Capturing Shock Waves by Relaxation Neural Networks
Nan Zhou, Zheng Ma
TL;DR
The paper presents RelaxNN, a relaxation-system–based extension of PINN designed to capture shocks in nonlinear hyperbolic conservation laws by learning both the macroscopic variable $\bm{u}$ and the relaxation variable $\bm{v}$ with separate neural networks. By replacing the stiff dissipative term with a flux-consistency loss, RelaxNN achieves stable, accurate shock capturing across Burgers', shallow water, and Euler equations, and demonstrates substantial improvements over standard PINN in a wide range of test problems. It also extends to uncertainty quantification, showing that RelaxNN can handle high-dimensional stochastic inputs while preserving accuracy. The approach preserves the simplicity and generality of PINN, enabling the reuse of existing sampling and training strategies and offering a scalable path to physics-informed learning for hyperbolic systems.
Abstract
In this paper, we put forward a neural network framework to solve the nonlinear hyperbolic systems.

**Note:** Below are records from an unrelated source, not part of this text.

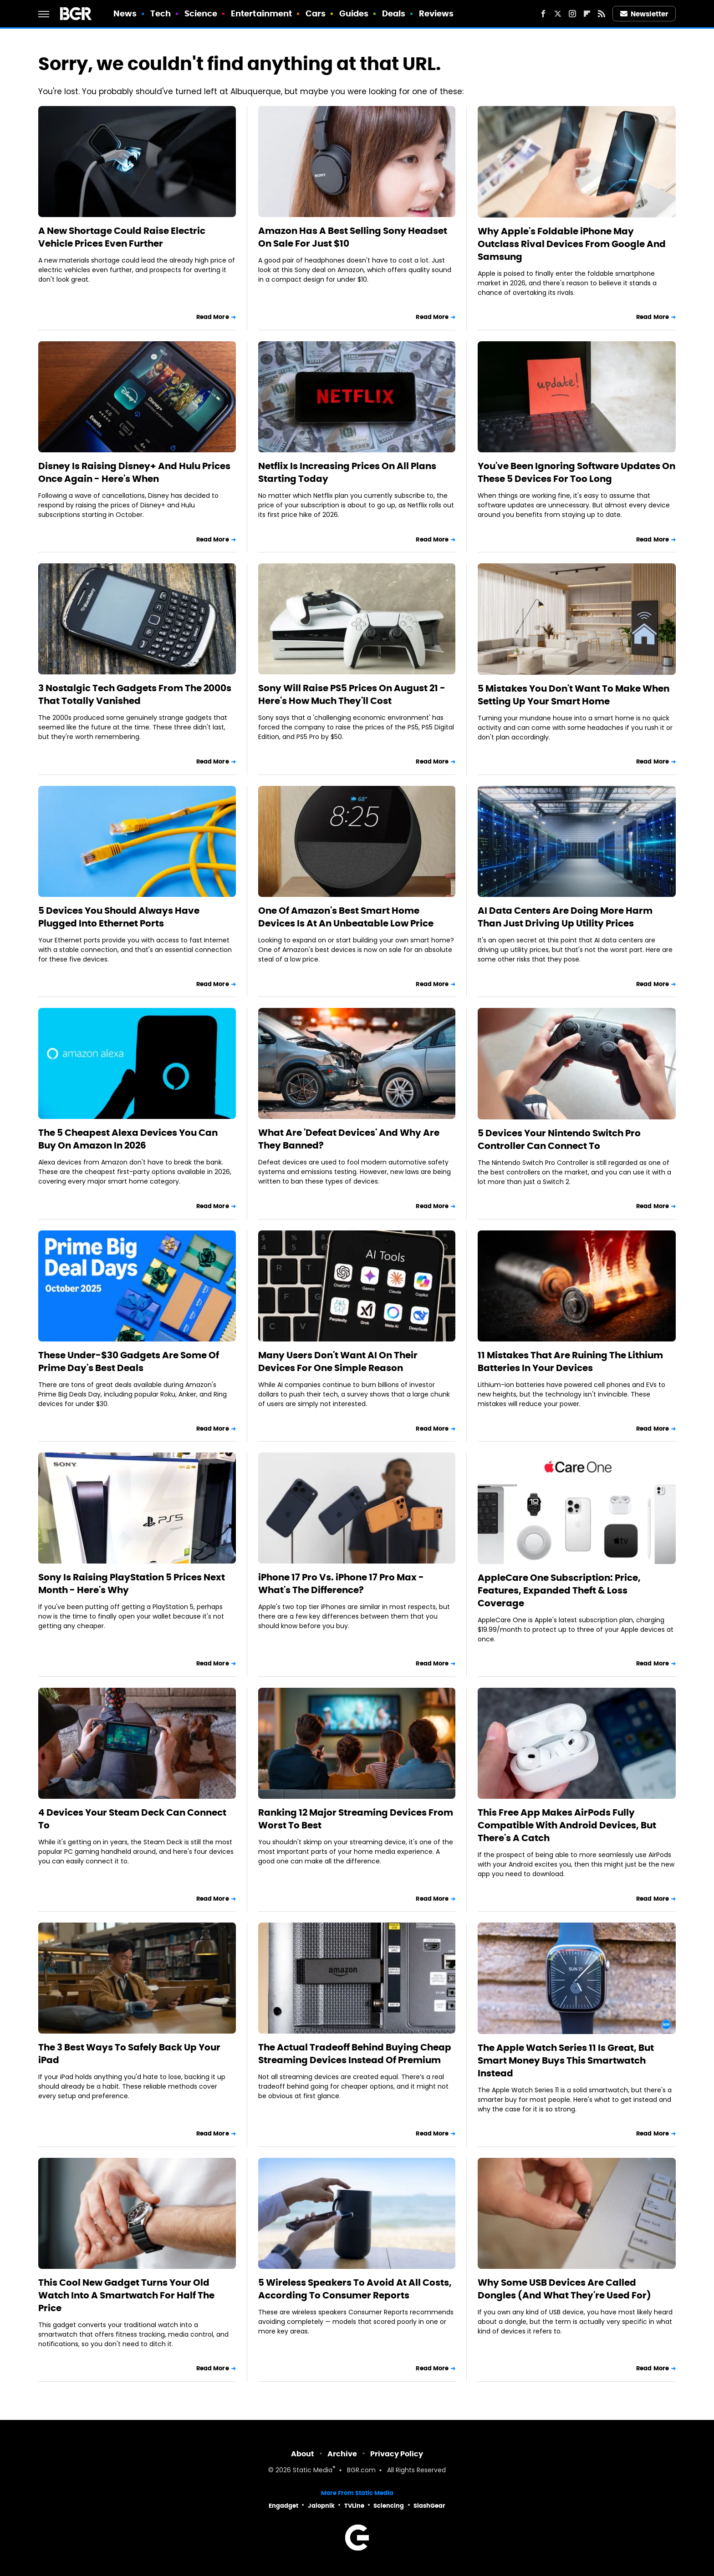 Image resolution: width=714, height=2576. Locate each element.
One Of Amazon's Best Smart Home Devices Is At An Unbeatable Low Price (346, 917)
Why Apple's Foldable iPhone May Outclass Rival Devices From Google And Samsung (572, 244)
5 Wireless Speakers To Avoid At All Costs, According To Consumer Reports (355, 2289)
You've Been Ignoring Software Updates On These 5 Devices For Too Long (576, 472)
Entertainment (261, 13)
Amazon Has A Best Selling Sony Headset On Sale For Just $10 (352, 237)
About (302, 2454)
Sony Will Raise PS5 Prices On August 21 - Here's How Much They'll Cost (351, 694)
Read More (212, 317)
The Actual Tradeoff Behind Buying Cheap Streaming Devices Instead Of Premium (354, 2053)
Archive (342, 2454)
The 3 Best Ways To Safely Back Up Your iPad (129, 2053)
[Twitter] (557, 13)
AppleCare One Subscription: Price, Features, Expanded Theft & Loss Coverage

This framework, named relaxation neural networks(RelaxNN), is a simple and scalable extension of physics-informed neural networks(PINN). It is shown later that a typical PINN framework struggles to handle shock waves that arise in hyperbolic systems' solutions. This ultimately results in the failure of optimization that is based on gradient descent in the training process. Relaxation systems provide a smooth asymptotic to the discontinuity solution, under the expectation that macroscopic problems can be solved from a microscopic perspective. Based on relaxation systems, the RelaxNN framework alleviates the conflict of losses in the training process of the PINN framework. In addition to the remarkable results demonstrated in numerical simulations, most of the acceleration techniques and improvement strategies aimed at the standard PINN framework can also be applied to the RelaxNN framework.